### EXERCISE PROMPT
Provide only the number of lines in the data below that contain the string "térmicos".

### DATASET EXCERPTS

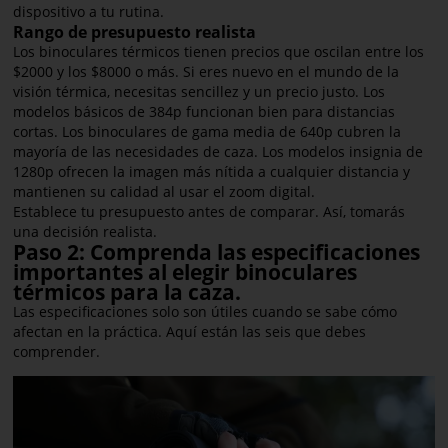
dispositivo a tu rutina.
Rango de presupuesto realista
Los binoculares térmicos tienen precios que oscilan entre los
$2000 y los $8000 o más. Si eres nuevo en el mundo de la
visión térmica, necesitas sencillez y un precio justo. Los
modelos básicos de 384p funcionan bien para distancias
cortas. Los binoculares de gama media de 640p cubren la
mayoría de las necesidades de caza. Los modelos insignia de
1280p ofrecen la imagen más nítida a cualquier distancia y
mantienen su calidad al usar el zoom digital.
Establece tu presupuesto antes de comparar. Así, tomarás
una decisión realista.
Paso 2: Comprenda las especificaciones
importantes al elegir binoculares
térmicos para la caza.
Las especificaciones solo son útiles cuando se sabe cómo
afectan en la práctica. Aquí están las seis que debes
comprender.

...

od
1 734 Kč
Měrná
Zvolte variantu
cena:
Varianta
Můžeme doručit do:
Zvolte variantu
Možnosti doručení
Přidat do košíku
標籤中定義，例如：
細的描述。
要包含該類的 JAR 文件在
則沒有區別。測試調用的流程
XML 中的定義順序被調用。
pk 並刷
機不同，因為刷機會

### RESPONSE BELOW
2